On one hand, Spanish classes gave me the tools to learn Irish. I learned the basic structures of language and the best ways to memorize vocabulary – all the skills I needed for reading and writing. But when it came to speaking, Irish gave me the tools to speak Spanish. Throwing yourself into an environment without a conjugation sheet or vocabulary list and just speaking what you know and letting conversation flow is terrifying, but that’s how I started learning Irish. In Irish class I am constantly encouraged to speak, regardless of how I trip and fumble over my words, because the more I try, the more I’ll be able to regain my footing. I don’t have grades to maintain or people to please. I’m only speaking for myself and for the beauty of the language. Irish is by nature a spoken language, to the point where to say that someone is fluent in Irish is to say they have the gift of the blas, or the tongue. Language isn’t a multiple choice test, it’s rolling words around on your tongue until they become songs and poems and lamentations that resonate somewhere deep within another person.

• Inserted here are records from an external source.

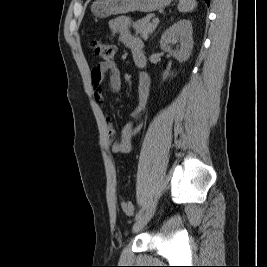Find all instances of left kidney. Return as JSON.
I'll use <instances>...</instances> for the list:
<instances>
[{
  "label": "left kidney",
  "instance_id": "1",
  "mask_svg": "<svg viewBox=\"0 0 267 267\" xmlns=\"http://www.w3.org/2000/svg\"><path fill=\"white\" fill-rule=\"evenodd\" d=\"M192 33L191 21L186 19L177 21L162 34L160 47L162 50L172 54L179 62L186 61L190 57L193 48ZM174 44H177L176 50L171 47ZM168 75L169 73L165 72L163 76L167 77Z\"/></svg>",
  "mask_w": 267,
  "mask_h": 267
}]
</instances>
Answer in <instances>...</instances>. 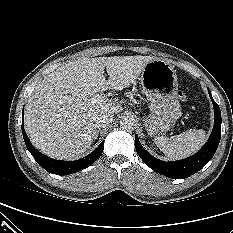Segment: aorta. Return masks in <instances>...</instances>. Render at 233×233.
Segmentation results:
<instances>
[{"mask_svg":"<svg viewBox=\"0 0 233 233\" xmlns=\"http://www.w3.org/2000/svg\"><path fill=\"white\" fill-rule=\"evenodd\" d=\"M120 127L123 130L132 131L136 128V122L133 118L126 117L121 120Z\"/></svg>","mask_w":233,"mask_h":233,"instance_id":"762f6f07","label":"aorta"}]
</instances>
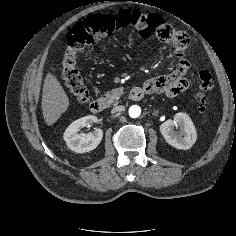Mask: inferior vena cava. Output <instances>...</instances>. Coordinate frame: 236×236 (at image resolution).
<instances>
[{"mask_svg":"<svg viewBox=\"0 0 236 236\" xmlns=\"http://www.w3.org/2000/svg\"><path fill=\"white\" fill-rule=\"evenodd\" d=\"M124 110H125V107L122 105H119V106L114 107L111 112L116 113V112H122Z\"/></svg>","mask_w":236,"mask_h":236,"instance_id":"602c4592","label":"inferior vena cava"}]
</instances>
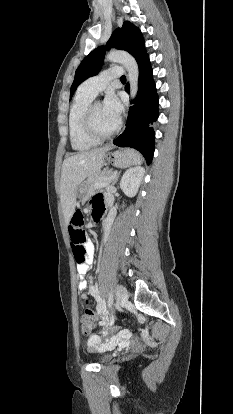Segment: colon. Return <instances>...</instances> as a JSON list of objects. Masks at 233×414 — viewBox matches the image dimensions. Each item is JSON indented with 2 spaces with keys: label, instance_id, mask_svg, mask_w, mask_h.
Wrapping results in <instances>:
<instances>
[{
  "label": "colon",
  "instance_id": "1",
  "mask_svg": "<svg viewBox=\"0 0 233 414\" xmlns=\"http://www.w3.org/2000/svg\"><path fill=\"white\" fill-rule=\"evenodd\" d=\"M83 215L80 211H77L70 222L69 233L71 246L73 250L76 262L81 264L86 260V248L87 236L82 229ZM84 313L81 318L82 332L89 334L97 326V317L92 309V305L87 298L82 301Z\"/></svg>",
  "mask_w": 233,
  "mask_h": 414
}]
</instances>
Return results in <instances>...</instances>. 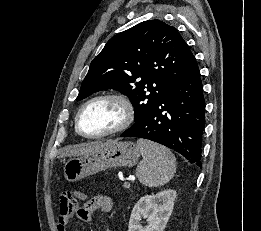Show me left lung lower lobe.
I'll return each mask as SVG.
<instances>
[{
  "instance_id": "1",
  "label": "left lung lower lobe",
  "mask_w": 261,
  "mask_h": 231,
  "mask_svg": "<svg viewBox=\"0 0 261 231\" xmlns=\"http://www.w3.org/2000/svg\"><path fill=\"white\" fill-rule=\"evenodd\" d=\"M205 100L197 62L173 83L163 99L121 137H139L167 146L201 166Z\"/></svg>"
}]
</instances>
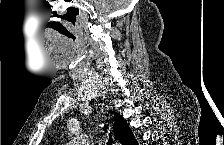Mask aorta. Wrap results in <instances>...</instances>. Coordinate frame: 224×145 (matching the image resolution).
<instances>
[{"label": "aorta", "instance_id": "aorta-1", "mask_svg": "<svg viewBox=\"0 0 224 145\" xmlns=\"http://www.w3.org/2000/svg\"><path fill=\"white\" fill-rule=\"evenodd\" d=\"M77 143H80V145H81V144H84V143H85V138H84L83 136H81V137L78 139Z\"/></svg>", "mask_w": 224, "mask_h": 145}]
</instances>
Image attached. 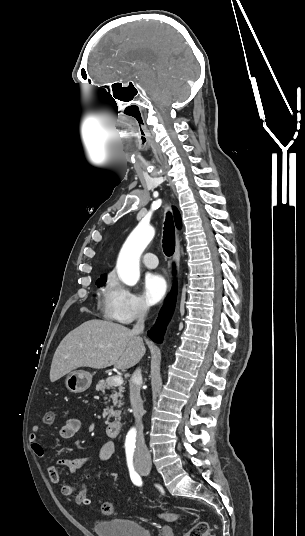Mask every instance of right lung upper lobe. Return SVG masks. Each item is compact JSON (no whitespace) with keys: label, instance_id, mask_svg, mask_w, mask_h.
<instances>
[{"label":"right lung upper lobe","instance_id":"right-lung-upper-lobe-1","mask_svg":"<svg viewBox=\"0 0 305 536\" xmlns=\"http://www.w3.org/2000/svg\"><path fill=\"white\" fill-rule=\"evenodd\" d=\"M173 212H174V219H175L176 226L178 229H181L182 223H181V217H180L179 211L176 208H173Z\"/></svg>","mask_w":305,"mask_h":536}]
</instances>
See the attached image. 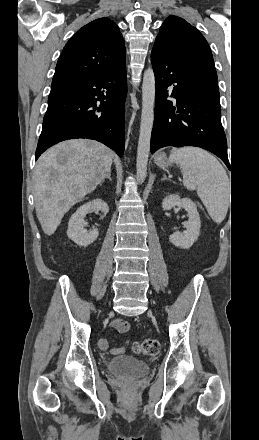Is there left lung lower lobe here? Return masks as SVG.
I'll use <instances>...</instances> for the list:
<instances>
[{"instance_id":"0a47b994","label":"left lung lower lobe","mask_w":259,"mask_h":440,"mask_svg":"<svg viewBox=\"0 0 259 440\" xmlns=\"http://www.w3.org/2000/svg\"><path fill=\"white\" fill-rule=\"evenodd\" d=\"M151 62L156 82L151 153L165 146L201 147L230 169L215 68L177 60L158 48H153ZM168 96L176 98V106Z\"/></svg>"}]
</instances>
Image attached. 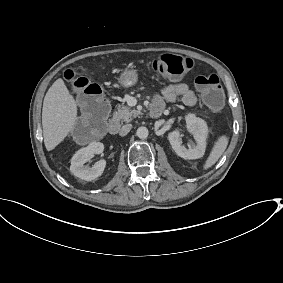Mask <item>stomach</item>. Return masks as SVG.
<instances>
[{"mask_svg":"<svg viewBox=\"0 0 283 283\" xmlns=\"http://www.w3.org/2000/svg\"><path fill=\"white\" fill-rule=\"evenodd\" d=\"M118 81L125 88H128V87L135 85L138 81L137 70H135V69H125L121 73Z\"/></svg>","mask_w":283,"mask_h":283,"instance_id":"obj_1","label":"stomach"}]
</instances>
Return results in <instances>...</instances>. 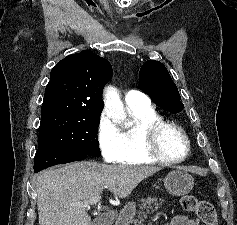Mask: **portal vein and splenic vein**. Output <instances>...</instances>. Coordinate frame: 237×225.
<instances>
[{
    "mask_svg": "<svg viewBox=\"0 0 237 225\" xmlns=\"http://www.w3.org/2000/svg\"><path fill=\"white\" fill-rule=\"evenodd\" d=\"M100 198H101V195L98 194V195H96L95 197H93L90 201L85 202V203H81L80 205H82V206H84V207H88L90 204L93 205V204L98 203L99 200H100Z\"/></svg>",
    "mask_w": 237,
    "mask_h": 225,
    "instance_id": "1",
    "label": "portal vein and splenic vein"
}]
</instances>
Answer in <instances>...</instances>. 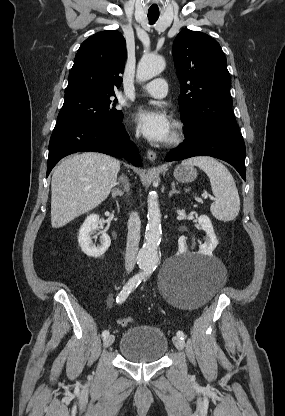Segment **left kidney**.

My Irish is a motley of dialects and borrowed words, a child’s art project made with ripped pages from textbooks and foreign postage stamps held together by over-chewed gum. It’s delicate and far from elegant, but I love it. I love the hints of a Bostún accent; I love the stories behind each piece of vocabulary; I love that it can keep growing into a more polished work of art. I keep it by my bedside, admiring it and building on it on my own time. My Spanish is kept far away, in the bottom drawer of my desk, sandwiched between aging biology notes. It’s neatly stacked and stapled, its colorful pages faded and worn. You can still see doodles and notes from my friends written in the margins, though time has left them smudged. Someday when I can finally bring myself to cut those doodles out and start from scratch I’ll be proud of my Spanish again and it will sit with Irish on my bedside table. I have so much hope for their future; I hope that I continue to help them grow with me into full, functioning languages, and that someday they won’t be confined to a page or a child’s art project. They’ll be an inseparable part of me.

Emma Fallon is a student at Northampton High School who takes classes at Smith and Elms College for fun. She is passionate about literature, her study of the Irish language, robotics, and the environment and hopes to continue her studies with Smith in the future.